US FDA updates its March 2020 norms to conduct human studies

Nandita Vijay, BengaluruMonday, September 6, 2021, 08:00 Hrs  [IST]

The US FDA, concerned on the safety of clinical trial subjects during the pandemic, has updated its March 2020 norms on conducting human studies on August 30, 2021. The global regulator which noted the Covid-19 as a public health emergency now insists that the clinical trial industry, investigators, and institutional Review Boards need to maintain compliance with good clinical practice (GCP), minimize risks to trial during the ongoing pandemic.

The move to update the earlier guidance came about after US FDA noted that with the outbreak of respiratory disease caused by a novel coronavirus, challenges could arise, from quarantines, site closures, travel limitations, interruptions to the supply chain for the investigational product, or other considerations if site personnel or trial participants become infected with Covid-19. Such problems could lead to difficulties in meeting protocol-specified procedures, including administering or using the investigational product or adhering to protocol-mandated visits to laboratory for testing.
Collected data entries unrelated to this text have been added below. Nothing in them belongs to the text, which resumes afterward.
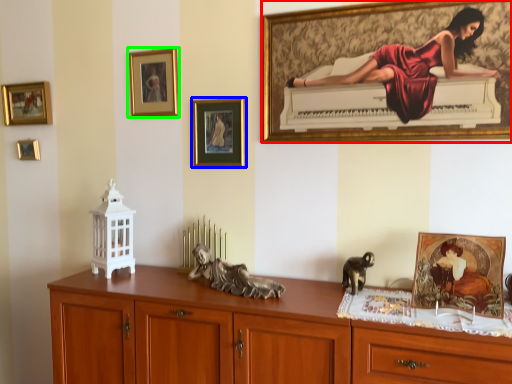 Question: Which object is the closest to the picture frame (highlighted by a red box)? Choose among these: picture frame (highlighted by a blue box) or picture frame (highlighted by a green box).

Choices:
 (A) picture frame
 (B) picture frame

Answer: (A) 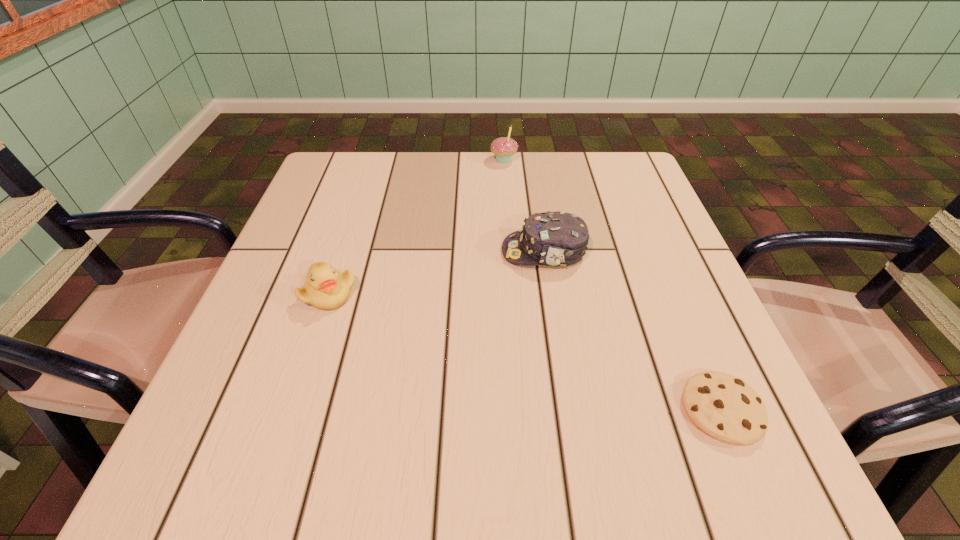 This screenshot has width=960, height=540. In order to click on vacant space at the left edge of the desktop in this screenshot , I will do `click(316, 331)`.

In order to click on free spot at the right edge of the desktop in this screenshot , I will do `click(652, 253)`.

The image size is (960, 540). Identify the location of free space at the near left corner of the desktop. (263, 442).

The image size is (960, 540). I want to click on vacant area at the far right corner of the desktop, so click(630, 183).

In the image, there is a desktop. At what (x,y) coordinates should I click in order to perform the action: click on vacant space at the near right corner. Please return your answer as a coordinate pair (x, y). The height and width of the screenshot is (540, 960). Looking at the image, I should click on (774, 437).

Where is `free area in between the farthest object and the rightmost object`? This screenshot has width=960, height=540. free area in between the farthest object and the rightmost object is located at coordinates (612, 285).

The height and width of the screenshot is (540, 960). I want to click on free spot between the second farthest object and the leftmost object, so click(437, 272).

Where is `free space between the cupcake and the headwear`? The image size is (960, 540). free space between the cupcake and the headwear is located at coordinates (524, 206).

Where is `blank region between the rightmost object and the tallest object`? Image resolution: width=960 pixels, height=540 pixels. blank region between the rightmost object and the tallest object is located at coordinates point(612,285).

At what (x,y) coordinates should I click in order to perform the action: click on vacant area that lies between the nearest object and the farthest object. Please return your answer as a coordinate pair (x, y). The image size is (960, 540). Looking at the image, I should click on (612, 285).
In order to ensure smooth conduct of clinical trials which is critical for new drug launches, FDA outlines considerations to assist sponsors in assuring the safety of trial participants. Sponsors should consider each circumstance, focusing on the potential impact on the safety of trial participants, and modify study conduct accordingly. In all cases, it is critical that trial participants are kept informed of changes to the study and monitoring plans that could impact them.

Further sponsors, in consultation with clinical investigators and Institutional Review Boards (IRBs), Independent Ethics Committees (IECs), will need to determine that the protection of a participant’s safety, welfare, and rights is best served by continuing a study participant in the trial as per the protocol or by discontinuing the administration or use of the investigational product or even participation in the trial. Such decisions will depend on specific circumstances, including the nature of the investigational product, the ability to conduct appropriate safety monitoring.

Since trial participants may not be able to come to the investigational site for protocol-specified visits, sponsors should evaluate whether alternative methods for safety assessments via phone contact, virtual visit, alternative location for assessment, including local labs or imaging centers could be implemented when necessary and feasible, and would be sufficient to assure the safety of trial participants.

In some cases, trial participants who no longer have access to investigational product or the investigational site may need additional safety monitoring on withdrawal of an active investigational treatment.

The need to put new processes in place or to modify existing processes will vary by the protocol and local situation. For example, this assessment could include consideration of whether it is appropriate to delay some assessments, or, if the study cannot be properly conducted under the existing protocol, whether to stop ongoing recruitment, or even withdraw trial participants. Covid-19 screening procedures are mandated at the site where a clinical trial is being conducted.